In an effort to “expedite” the availability of plasma for patients who require massive transfusions, some trauma centers keep thawed plasma readily available. In one study, patients with severe trauma who had already received 1 unit of RBCs and plasma were then divided into two groups, one of which immediately received 4 units of thawed plasma. The patients who received the plasma had a reduction in overall blood product use and 30-day mortality. More recently, Sperry and colleagues randomized prehospital injured patients in flight transport who were at risk for hemorrhage to standard of care versus empiric administration of 2 units FFP. By 3 hours, Kaplan-Meier curves revealed early separation of the two groups, favoring empiric administration of FFP in the prehospital setting that persisted until their prespecified end point of 30 days following randomization.

Cryoprecipitate

Cryoprecipitate is prepared when FFP is thawed, and the precipitate is reconstituted. The product contains factor VIII:C (i.e., procoagulant activity), factor VIII:vWF (i.e., von Willebrand factor), fibrinogen, factor XIII, and fibronectin, which is a glycoprotein that may play a role in reticuloendothelial clearance of foreign particles and bacteria from the blood. All other plasma proteins are present in only trace amounts in cryoprecipitate.

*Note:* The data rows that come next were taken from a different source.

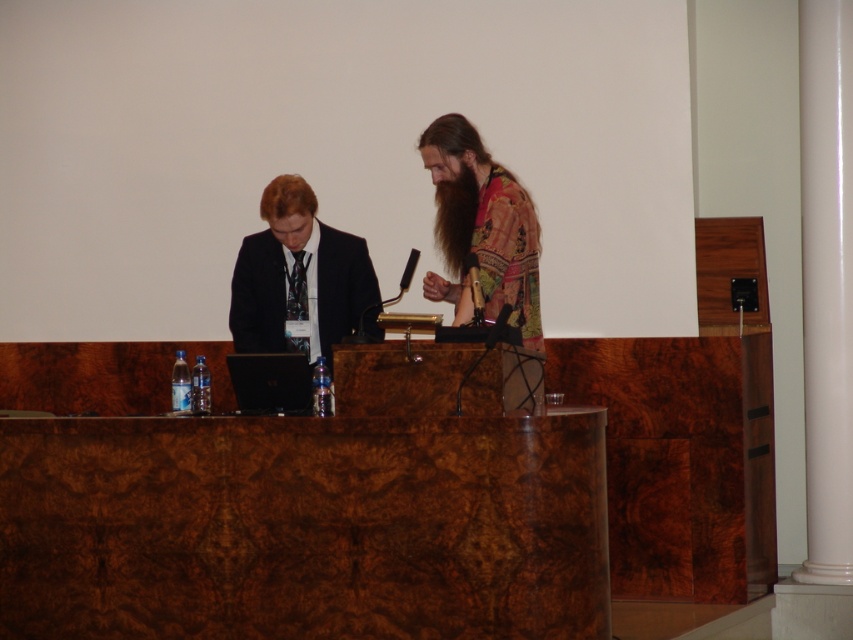 Question: Can you confirm if brown wood table at center is positioned above matte black suit at center?

Choices:
 (A) yes
 (B) no

Answer: (B)

Question: Which point is farther from the camera taking this photo?

Choices:
 (A) (318, 227)
 (B) (409, 480)

Answer: (A)

Question: Does brown wood table at center appear over matte black suit at center?

Choices:
 (A) no
 (B) yes

Answer: (A)

Question: Is brown wood table at center behind matte black suit at center?

Choices:
 (A) yes
 (B) no

Answer: (B)

Question: Which point is farther to the camera?

Choices:
 (A) matte black suit at center
 (B) brown wood table at center

Answer: (A) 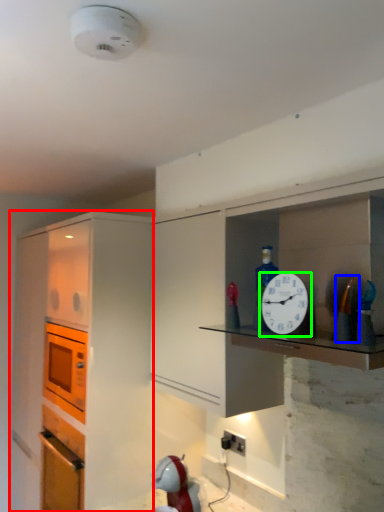 Question: Considering the real-world distances, which object is farthest from cabinetry (highlighted by a red box)? toy (highlighted by a blue box) or clock (highlighted by a green box)?

Choices:
 (A) toy
 (B) clock

Answer: (A) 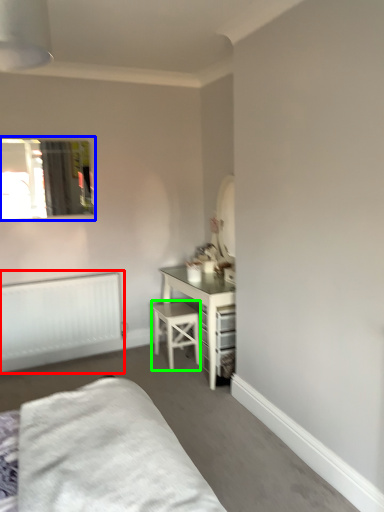 Question: Which object is the closest to the radiator (highlighted by a red box)? Choose among these: window (highlighted by a blue box) or stool (highlighted by a green box).

Choices:
 (A) window
 (B) stool

Answer: (B)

Cryoprecipitate is frequently administered as ABO compatible; however, this probably is not very important because the concentration of antibodies in cryoprecipitate is extremely low. Cryoprecipitate may contain RBC fragments, and cryoprecipitate prepared from Rh-positive donors can possibly sensitize Rh-negative recipients to the Rh antigen. Cryoprecipitate should be administered through a filter and as rapidly as possible. The rate of administration should be at least 200 mL/h, and the infusion should be completed within 6 hours of thawing.

According to the 2015 ASA Task Force on Perioperative Blood Management, transfusion of cryoprecipitate is rarely indicated when the fibrinogen levels are greater than 150 mg/dL in nonobstetric patients. The following indications were provided regarding the administration of cryoprecipitate:

• 1.
  

  When testing of fibrinogen activity reveals evidence for fibrinolysis

  
  
• 2.
  

  When fibrinogen concentrations are less than 80 to 100 mg/dL in patients experiencing excessive bleeding

  
  
• 3.
  

  Obstetrical patients who are experiencing excessive bleeding despite a measured fibrinogen concentration greater than 150 mg/dL

  
  
• 4.
  

  In patients undergoing massive transfusion when the timely assessment of fibrinogen concentrations cannot be determined

  
  
• 5.
  

  In patients with congenital fibrinogen deficiencies and when possible, in consultation with the patient’s hematologist

  
  
• 6.
  

  In bleeding patients with von Willebrand disease types 1 and 2A who fail to respond to desmopressin or vWF/FVIII concentrates (or if not available)

  
  
• 7.
  

  In bleeding patients with von Willebrand disease types 2B, 2M, 2N, and 3 who fail to respond to vWF/FVIII concentrates (or if concentrates are not available)

Fibrin glue may be used by surgeons to create local hemostasis. It is prepared in a manner similar to that of cryoprecipitate. With added thrombin, it is applied locally to the surgical site. The efficacy of this product has been difficult to demonstrate in clinical trials.

Massive Transfusion and Transfusion Ratios

The transition from administration of whole blood to component therapy in the 1970s created new challenges in transfusion medicine, especially in patients undergoing trauma or any type of surgery associated with significant blood loss. FFP was not usually required as a separate component with the administration of whole blood, and significant thrombocytopenia usually occurred only after 15 to 20 units of blood. With the change from whole blood to PRBCs, the incidence of coagulopathies increased, especially in units responsible for trauma patients. Rather than basing transfusion decisions on clinical judgment or laboratory tests, the concept of developing ratios of FFP and/or platelet concentrates with PRBCs evolved. For example, a 1:1:1 ratio would be transfusion of 1 unit of plasma, and one-sixth unit of platelets to 1 unit of RBCs. A 1:1:2 ratio would be transfusion of 1 unit of plasma, and one-sixth unit of platelets to every 2 units of RBCs. The convention of one-sixth unit of platelets results from the common allocation of platelet products in 1 unit (apheresis) from a single donor or 1 pool (pooled) from six donors in a “six pack.” In review of the literature, ratios may be expressed as plasma/platelets/RBCs or RBCs/plasma/platelets.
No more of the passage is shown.